The Linux Rain Linux General/Gaming News, Reviews and Tutorials

How to build and edit LibreOffice dictionaries

By Bob Mesibov, published 13/04/2017 in Tutorials


When writing or editing scientific-type text in LibreOffice Writer, I rely a lot on its spellchecker. Unfortunately, the scientific terms I'd like to check aren't in the default dictionaries behind LibreOffice's spellchecking routine.

There are two ways out of this dilemma. The first is to deal with the terms one at a time. For example, if I type florgiedorfle in a Writer document, the spellchecker throws a wriggly red line under the word:

Typing F7 brings up a dialog that allows me to add the word to a LibreOffice dictionary:

and if I add the word, the spellchecker stops being alarmed:

Build it yourself

Adding words to a dictionary one at a time is slo-o-o-ow. A faster way is to create a custom dictionary using your own special list of words.

LibreOffice (I have version 4.3) does its spellchecking using several different dictionaries. The main "external" one is listed under Options/Language Settings/Writing Aids/Available modules and is called the Hunspell SpellChecker. This usually lives at /usr/share/hunspell, so it's available system-wide. In my case it consists of word-building materials for Australian and US English: en_AU.aff, en_AU.dic, en_US.aff, en_US.dic.

The more accessible dictionary is "internal" to LibreOffice for individual users and is called standard.dic. On my system it's found in the folder /home/bob/.config/libreoffice/4/user/wordbook. It's a plain text file and the start of it looks like this:

OOoUserDict1
lang: <none>
type: positive
---

Following those four lines are the words you've added one by one within LibreOffice Writer. These are sorted C-style, with capitalised words alphabetised first, then uncapitalised words.

LibreOffice allows you to add your own custom dictionaries to that wordbook folder. Just give each custom dictionary its own name, start it with the lines shown above, and sort it C-style.

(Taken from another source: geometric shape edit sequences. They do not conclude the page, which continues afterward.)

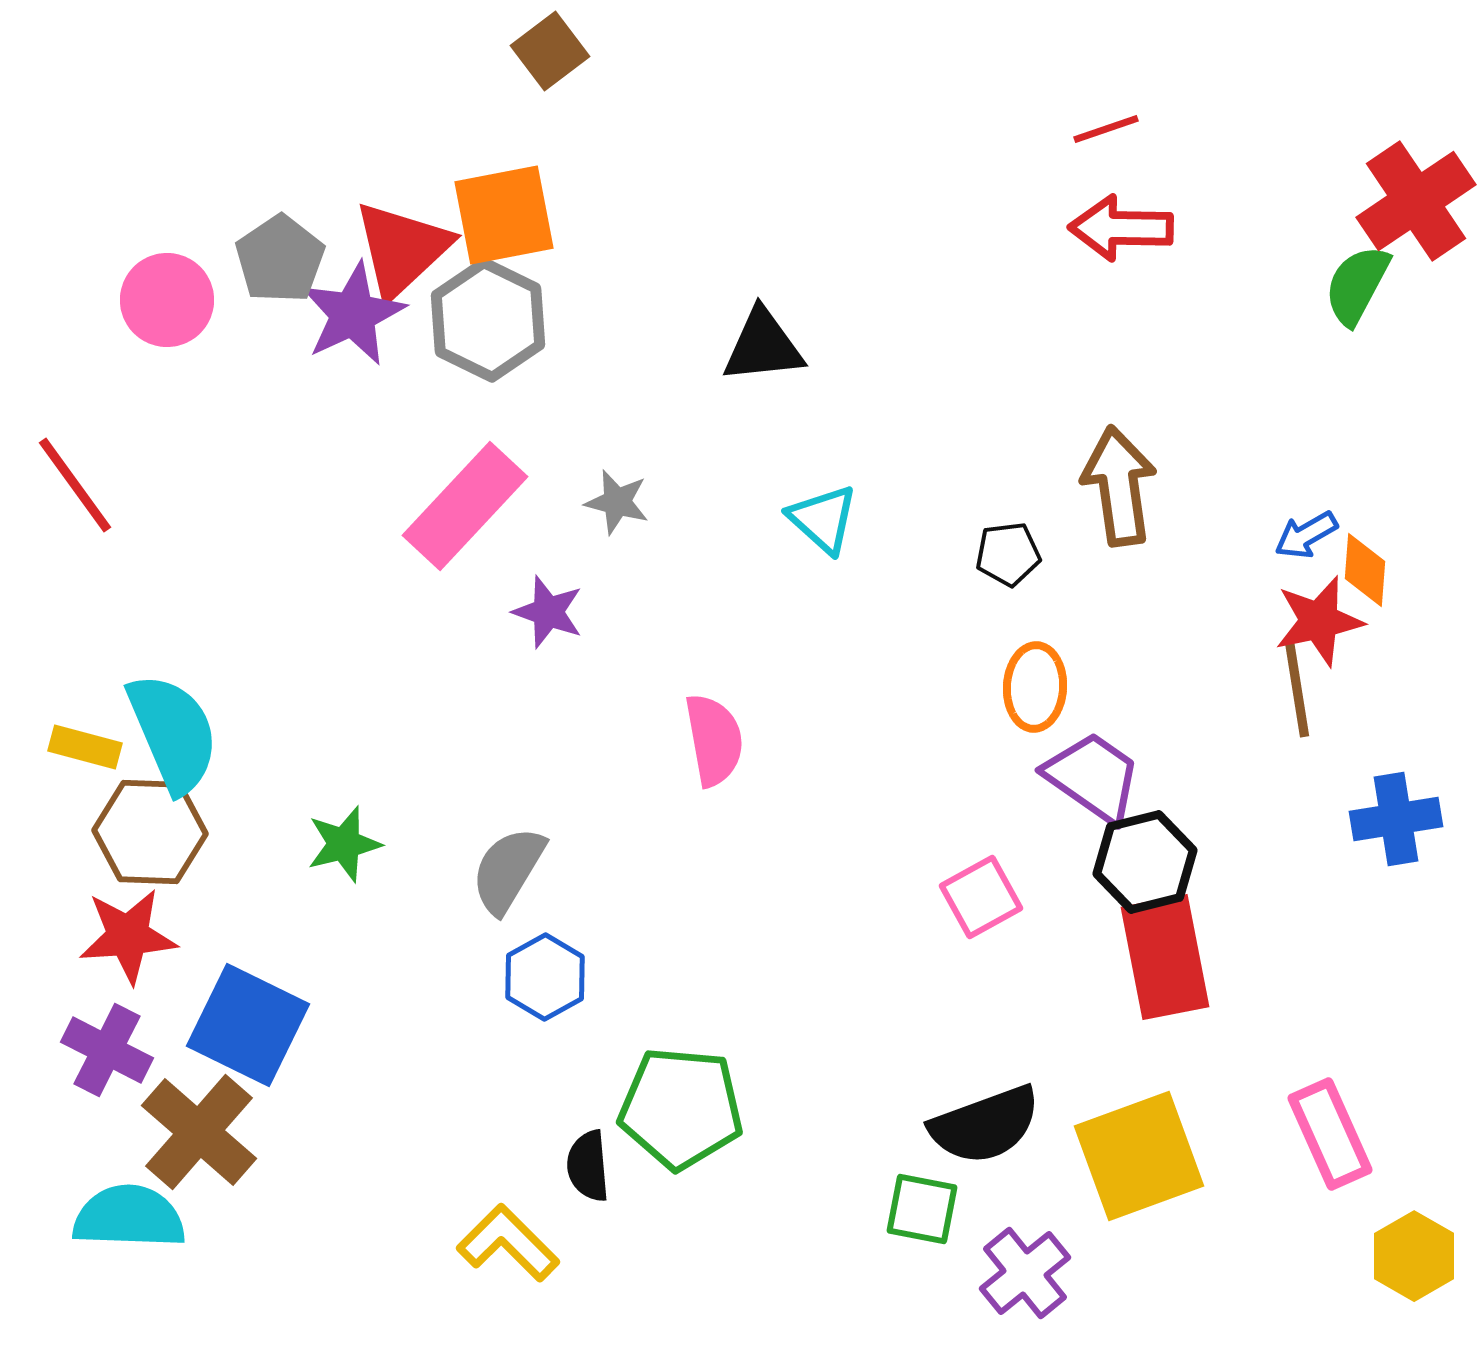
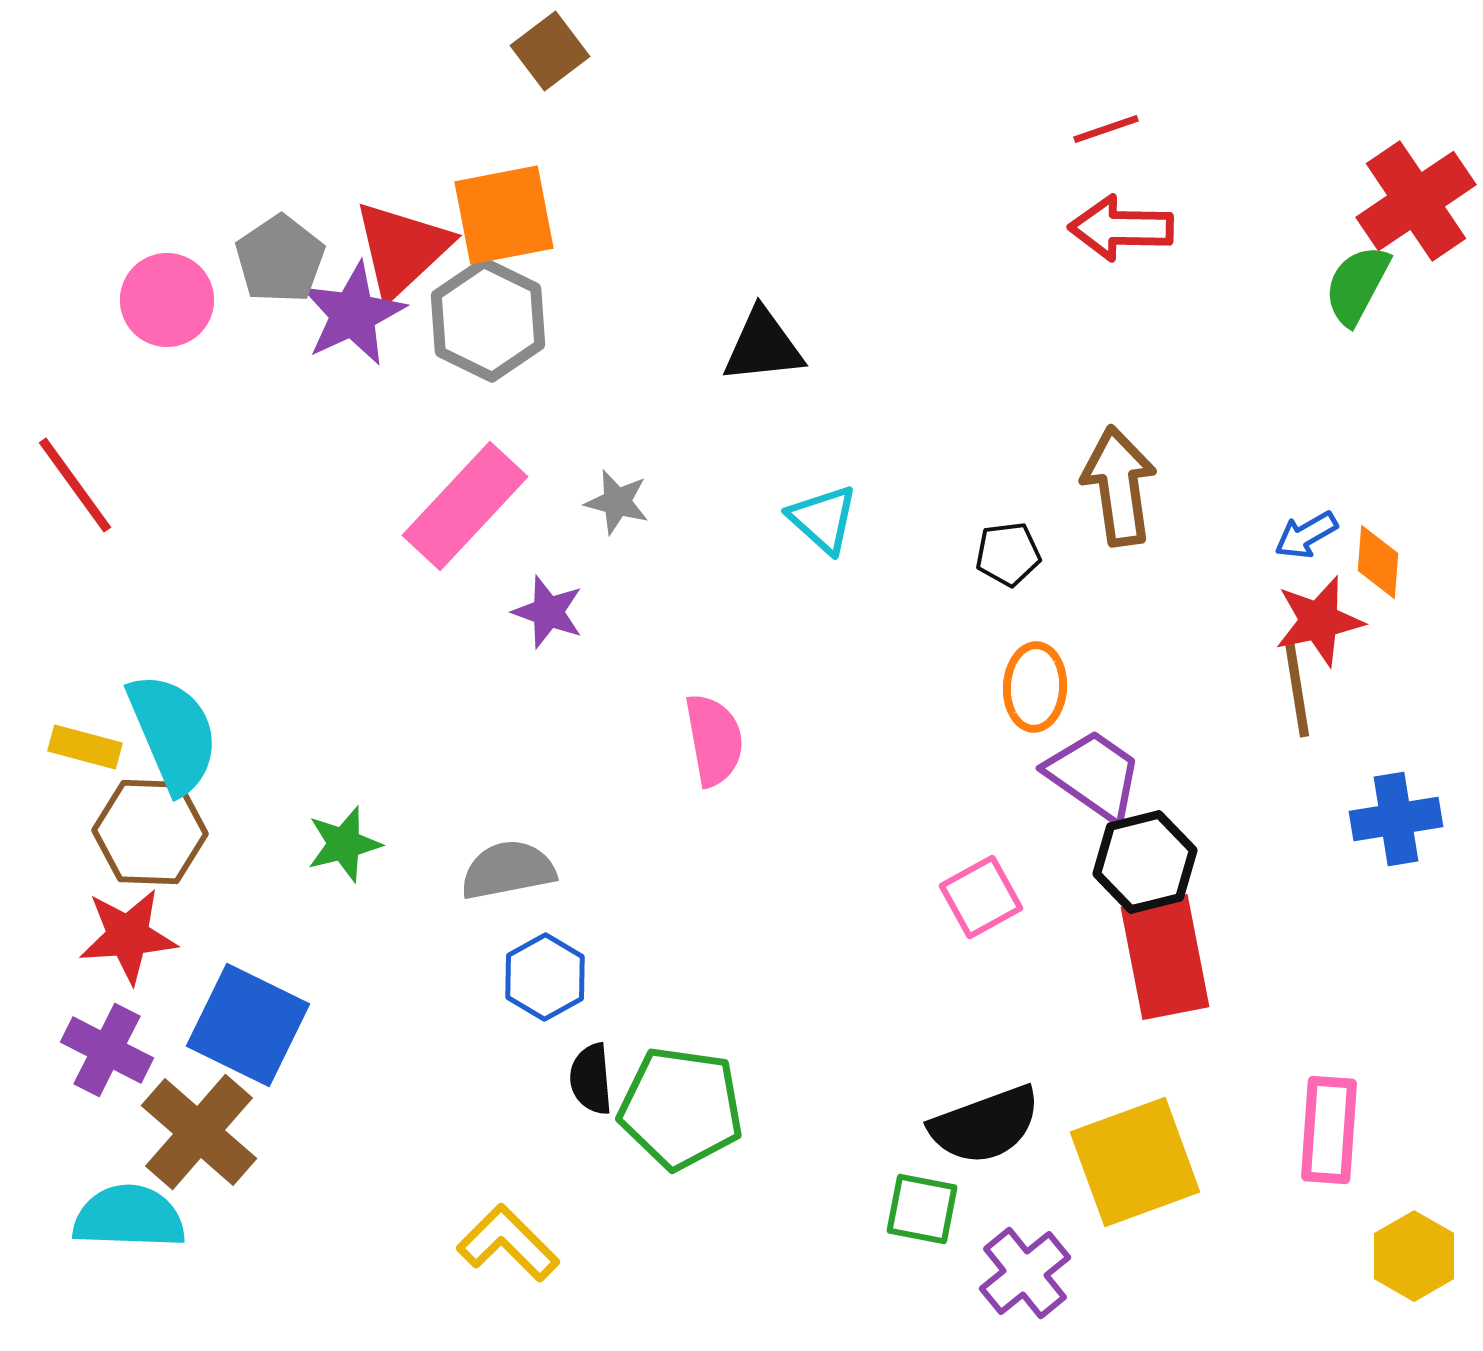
orange diamond at (1365, 570): moved 13 px right, 8 px up
purple trapezoid at (1093, 777): moved 1 px right, 2 px up
gray semicircle at (508, 870): rotated 48 degrees clockwise
green pentagon at (681, 1108): rotated 3 degrees clockwise
pink rectangle at (1330, 1134): moved 1 px left, 4 px up; rotated 28 degrees clockwise
yellow square at (1139, 1156): moved 4 px left, 6 px down
black semicircle at (588, 1166): moved 3 px right, 87 px up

For example, I had a huge list of scientific names (correctly spelled) in the plain-text file names. I sorted them C-style on the command line and saved the sorted result as names.dic:

I then added the four LibreOffice header lines to names.dic and moved that file to /home/bob/.config/libreoffice/4/user/wordbook. Those scientific names don't panic the spellchecker now, and I can add new names one-by-one to my list using the 'Add to Dictionary' feature, because LibreOffice now lists names.dic as a local dictionary:

Editing a dictionary

It's easy enough to add a word to a LibreOffice dictionary, but how do you delete or modify a word?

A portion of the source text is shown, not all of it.